La loi pour une République numérique est “essentielle” mais “dans les dispositions qu’on est amenés à prendre, nous voyons des conséquences organisationnelles pour les administrations et pour les entreprises qui n’ont pas complètement été mesurées ou dans lesquelles [le cabinet de la secrétaire d’État Axelle Lemaire] n’a pas totalement inclus les opérateurs à qui on allait imposer des choses”, poursuit le secrétaire d’État, sans ménager sa prédécesseure.

Aussi Mounir Mahjoubi a-t-il élaboré une nouvelle “méthode” consistant à “rafraîchir le niveau de relation avec chacun des acteurs concernés”“Nous avons refait une cartographie des désaccords et des accords”, détaille-t-il, se félicitant que les trois premiers décrets relatifs à “la loyauté des plates-formes” aient été signés par les parties “en toute connaissance des exigences demandées aux opérateurs” [lire notre article].

“Plate-forme numérique de l’État” en 2020

L’objectif de publier l’ensemble des décrets manquants au 1er janvier risque donc fort de ne pas être tenu, certains opérateurs ayant prévenu qu’ils “n’y arriveraient pas”, ajoute Mounir Mahjoubi. “L’administration sera dans un état d’esprit constructif pour accompagner les entreprises qui mettront en place des mécanismes de transparence des algorithmes. Et je serai totalement transparent avec l’Assemblée nationale sur les décrets qui posent des problèmes d’exécution potentiels”, promet-t-il avant de conclure sa plaidoirie : “Sachez qu’il n’y a aucune volonté de cacher ces décrets.”

Quant au calendrier de la mise en place de l’État plate-forme, le secrétaire d’État s’est pour la première fois montré un peu plus précis. Rappelant qu’en 2022, toutes les démarches administratives devront être dématérialisées, il a annoncé qu’en 2020, serait expérimentée pour de bon “la plate-forme numérique de l’État” (PNE).

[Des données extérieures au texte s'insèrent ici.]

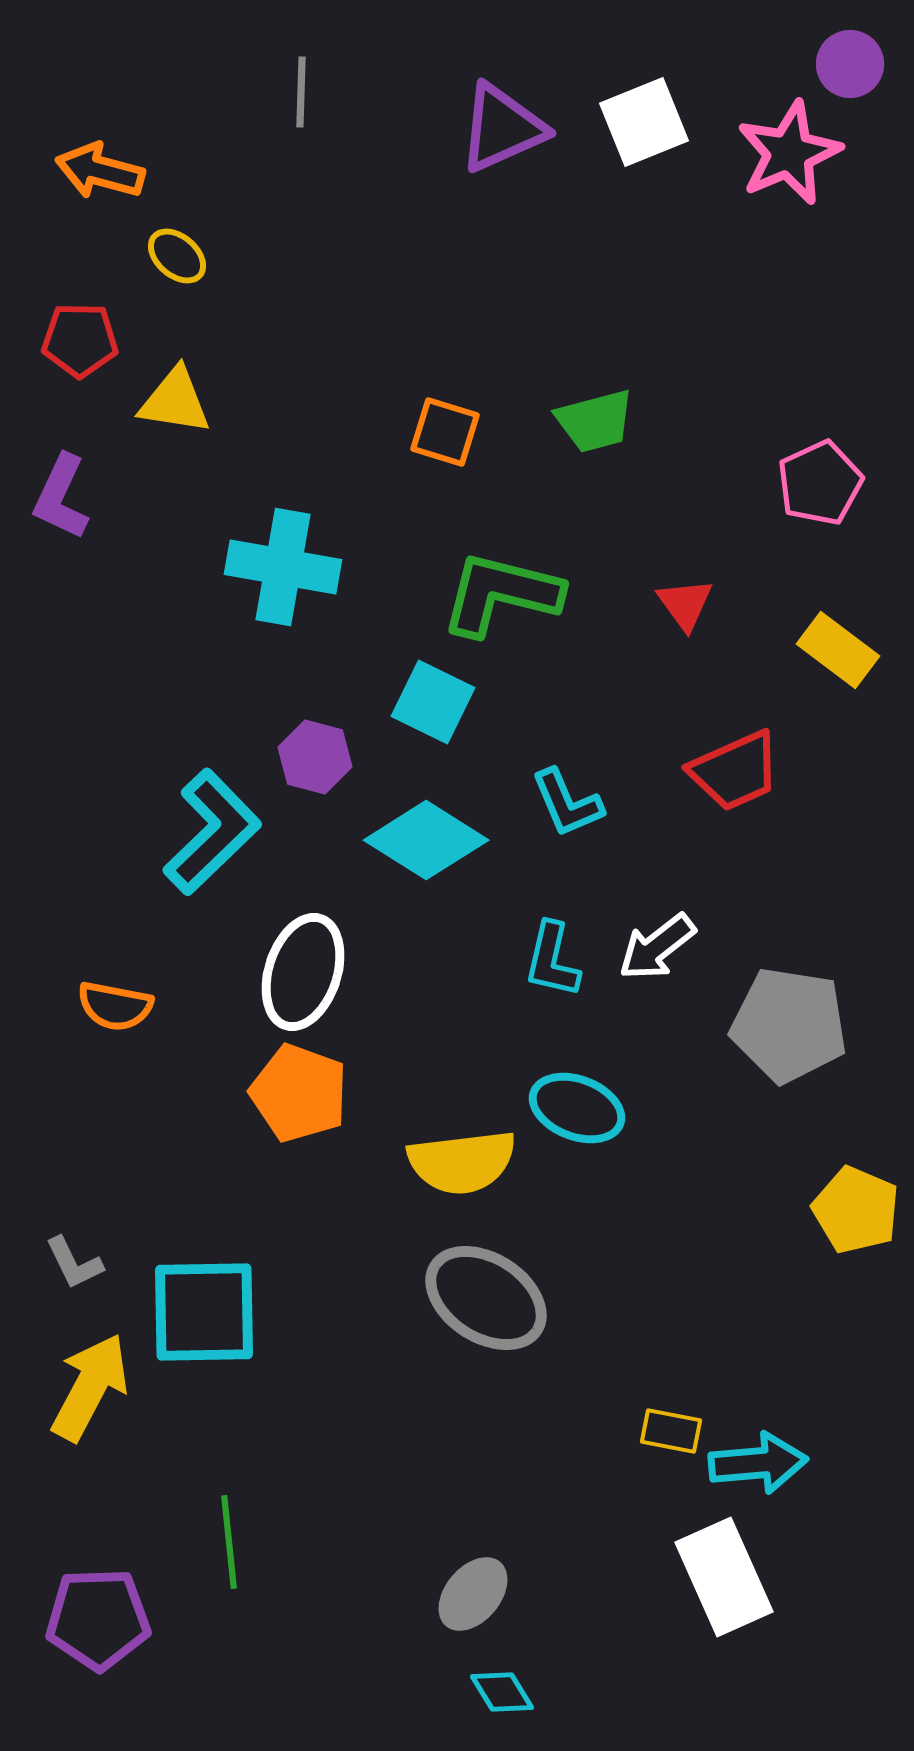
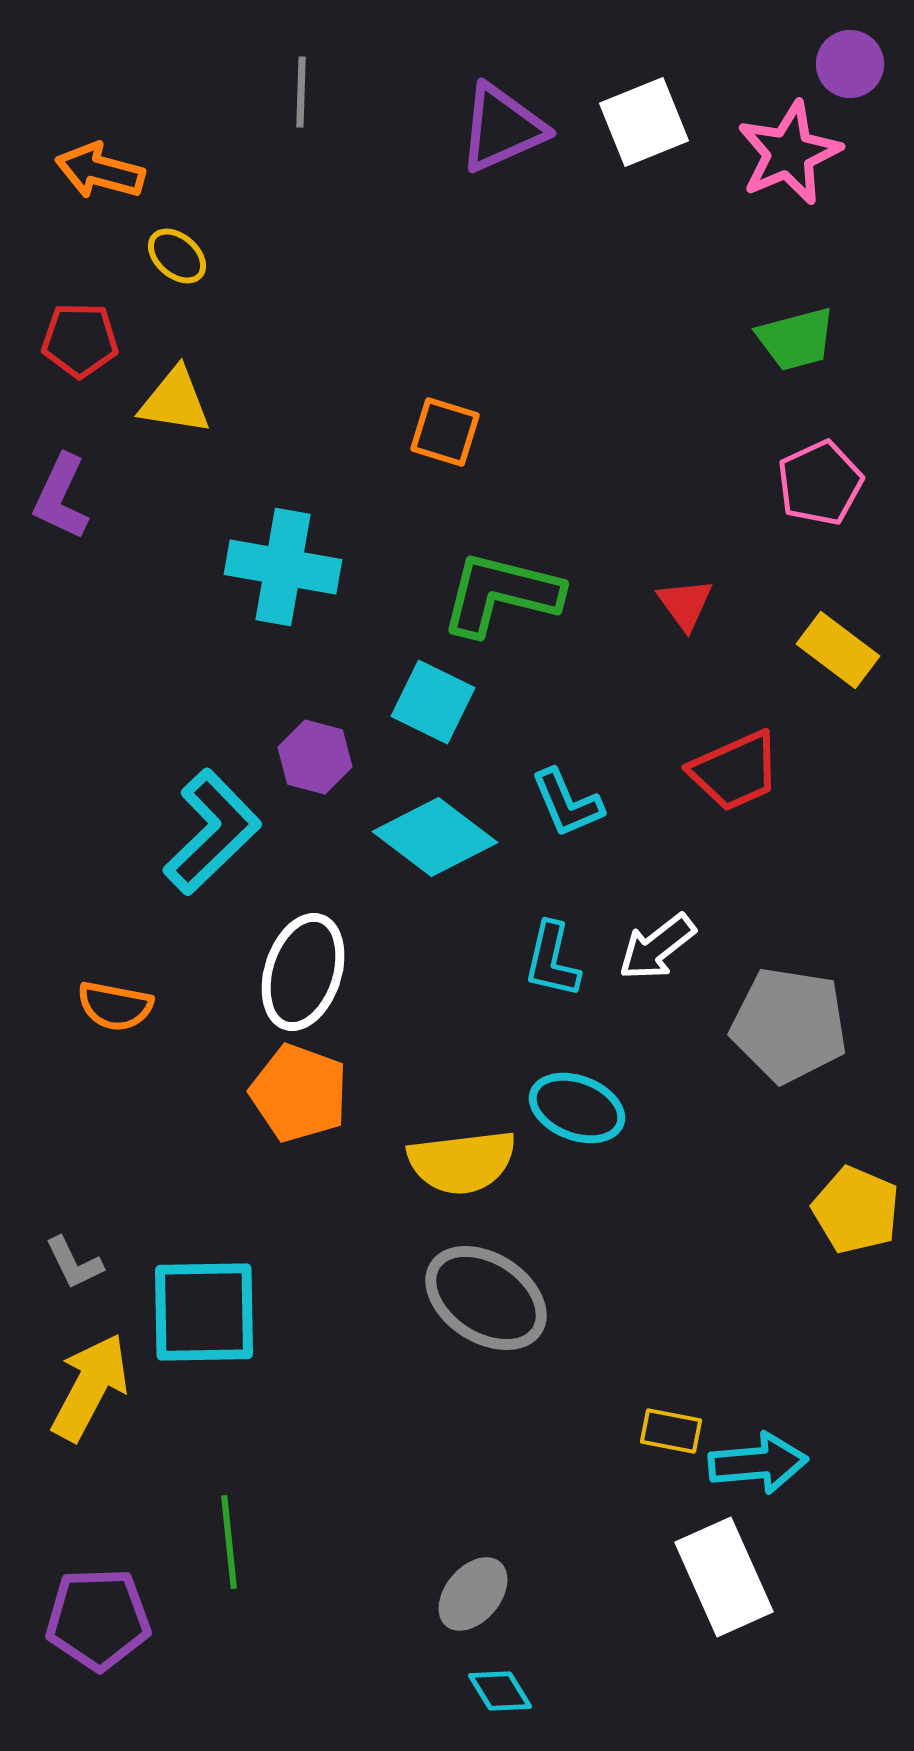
green trapezoid at (595, 421): moved 201 px right, 82 px up
cyan diamond at (426, 840): moved 9 px right, 3 px up; rotated 5 degrees clockwise
cyan diamond at (502, 1692): moved 2 px left, 1 px up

À cette date, de nouveaux services publics doivent être créés qui se grefferont à “une nouvelle architecture” administrative, a indiqué Mounir Mahjoubi.

Jusqu’à présent, “on n’avait jamais donné mission aux responsables des SI [systèmes d’information, ndlr] d’avoir une plate-forme unique et compatible au sein de l’administration. On a un parc technologique sans cohérence, sans règle commune d’urbanisation et d’architecture, comme le disent les informaticiens”, a souligné le secrétaire d’État.

Trois briques

Le premier enjeu sera donc de “rationaliser l’existant mais aussi se projeter dans l’avenir à travers la plate-forme numérique de l’État, qui repose sur trois composants majeurs”, a-t-il détaillé : une identité numérique unique pour chaque citoyen, un langage commun à toutes les applications et données de l’État visant à simplifier les parcours administratifs et une troisième brique, celle de la protection des données personnelles échangées entre administrations, grâce à des systèmes d’information conçus comme responsables (by design).

C’est aux “architectes numériques de l’État” de la direction interministérielle du numérique et du système d’information de l’État (Dinsic) que reviendra cette lourde mission à échéance de deux ans. Une direction dont Mounir Mahjoubi a fini par obtenir le pilotage à la suite de longs atermoiements politiques [lire notre article].